==== Extracted data ====

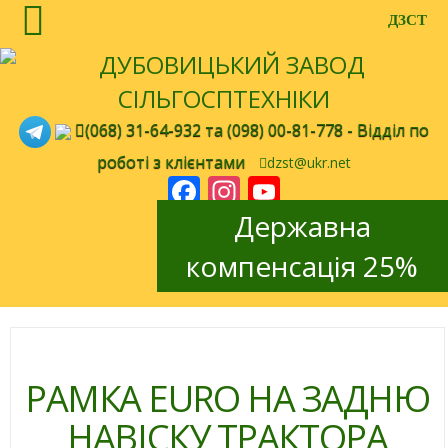
ДЗСТ
(068) 31-64-932
та
(098) 00-81-778
- Відділ по
роботі з клієнтами
dzst@ukr.net
Facebook
Instagram
YouTube
Channel
Державна
en
ru
компенсація 25%
РАМКА EURO НА ЗАДНЮ
НАВІСКУ ТРАКТОРА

====

▶ **Problem statement**
Keep the pictures out of the copy and write out the data exactly as it stands.

▶ **Output**
ДЗСТ
(068) 31-64-932
та
(098) 00-81-778
- Відділ по
роботі з клієнтами
dzst@ukr.net
Facebook
Instagram
YouTube
Channel
Державна
en
ru
компенсація 25%
РАМКА EURO НА ЗАДНЮ
НАВІСКУ ТРАКТОРА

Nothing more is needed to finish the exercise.